(Records from a collection)
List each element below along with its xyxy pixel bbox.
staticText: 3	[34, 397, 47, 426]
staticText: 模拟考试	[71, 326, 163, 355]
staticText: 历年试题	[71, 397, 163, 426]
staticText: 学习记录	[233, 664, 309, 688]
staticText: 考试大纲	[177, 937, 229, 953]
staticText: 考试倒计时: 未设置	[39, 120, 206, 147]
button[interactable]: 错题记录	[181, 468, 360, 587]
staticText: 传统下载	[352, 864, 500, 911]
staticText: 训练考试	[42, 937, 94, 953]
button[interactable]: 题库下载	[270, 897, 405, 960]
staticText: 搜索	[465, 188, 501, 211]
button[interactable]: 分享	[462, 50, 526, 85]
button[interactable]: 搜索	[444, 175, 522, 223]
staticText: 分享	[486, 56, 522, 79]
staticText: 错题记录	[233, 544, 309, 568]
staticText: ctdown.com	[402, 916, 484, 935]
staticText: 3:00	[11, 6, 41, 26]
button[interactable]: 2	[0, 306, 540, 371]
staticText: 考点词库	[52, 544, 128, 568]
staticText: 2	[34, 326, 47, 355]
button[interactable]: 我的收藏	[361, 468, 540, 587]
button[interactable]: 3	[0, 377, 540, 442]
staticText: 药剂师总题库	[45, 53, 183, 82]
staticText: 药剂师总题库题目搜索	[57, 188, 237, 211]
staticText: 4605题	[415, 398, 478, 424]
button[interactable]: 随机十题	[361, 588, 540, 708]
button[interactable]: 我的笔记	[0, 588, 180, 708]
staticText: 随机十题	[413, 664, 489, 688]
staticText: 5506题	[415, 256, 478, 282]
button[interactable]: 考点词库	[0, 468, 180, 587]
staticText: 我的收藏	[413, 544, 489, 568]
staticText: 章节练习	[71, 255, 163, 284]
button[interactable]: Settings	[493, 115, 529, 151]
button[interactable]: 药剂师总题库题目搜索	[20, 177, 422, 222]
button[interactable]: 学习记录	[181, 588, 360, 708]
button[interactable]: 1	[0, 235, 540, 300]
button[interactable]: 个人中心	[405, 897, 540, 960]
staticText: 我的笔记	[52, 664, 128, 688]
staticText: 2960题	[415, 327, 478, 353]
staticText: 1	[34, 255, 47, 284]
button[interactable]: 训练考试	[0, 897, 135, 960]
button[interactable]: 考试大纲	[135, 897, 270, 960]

> **Activity**: What you return must match the data above character for character.

> **Response**:
List each element below along with its xyxy pixel bbox.
staticText: 3	[34, 397, 47, 426]
staticText: 模拟考试	[71, 326, 163, 355]
staticText: 历年试题	[71, 397, 163, 426]
staticText: 学习记录	[233, 664, 309, 688]
staticText: 考试大纲	[177, 937, 229, 953]
staticText: 考试倒计时: 未设置	[39, 120, 206, 147]
button[interactable]: 错题记录	[181, 468, 360, 587]
staticText: 传统下载	[352, 864, 500, 911]
staticText: 训练考试	[42, 937, 94, 953]
button[interactable]: 题库下载	[270, 897, 405, 960]
staticText: 搜索	[465, 188, 501, 211]
button[interactable]: 分享	[462, 50, 526, 85]
button[interactable]: 搜索	[444, 175, 522, 223]
staticText: 分享	[486, 56, 522, 79]
staticText: 错题记录	[233, 544, 309, 568]
staticText: ctdown.com	[402, 916, 484, 935]
staticText: 3:00	[11, 6, 41, 26]
button[interactable]: 2	[0, 306, 540, 371]
staticText: 考点词库	[52, 544, 128, 568]
staticText: 2	[34, 326, 47, 355]
button[interactable]: 我的收藏	[361, 468, 540, 587]
button[interactable]: 3	[0, 377, 540, 442]
staticText: 药剂师总题库	[45, 53, 183, 82]
staticText: 药剂师总题库题目搜索	[57, 188, 237, 211]
staticText: 4605题	[415, 398, 478, 424]
button[interactable]: 随机十题	[361, 588, 540, 708]
button[interactable]: 我的笔记	[0, 588, 180, 708]
staticText: 随机十题	[413, 664, 489, 688]
staticText: 5506题	[415, 256, 478, 282]
button[interactable]: 考点词库	[0, 468, 180, 587]
staticText: 我的收藏	[413, 544, 489, 568]
staticText: 章节练习	[71, 255, 163, 284]
button[interactable]: Settings	[493, 115, 529, 151]
button[interactable]: 药剂师总题库题目搜索	[20, 177, 422, 222]
button[interactable]: 学习记录	[181, 588, 360, 708]
button[interactable]: 1	[0, 235, 540, 300]
button[interactable]: 个人中心	[405, 897, 540, 960]
staticText: 我的笔记	[52, 664, 128, 688]
staticText: 2960题	[415, 327, 478, 353]
staticText: 1	[34, 255, 47, 284]
button[interactable]: 训练考试	[0, 897, 135, 960]
button[interactable]: 考试大纲	[135, 897, 270, 960]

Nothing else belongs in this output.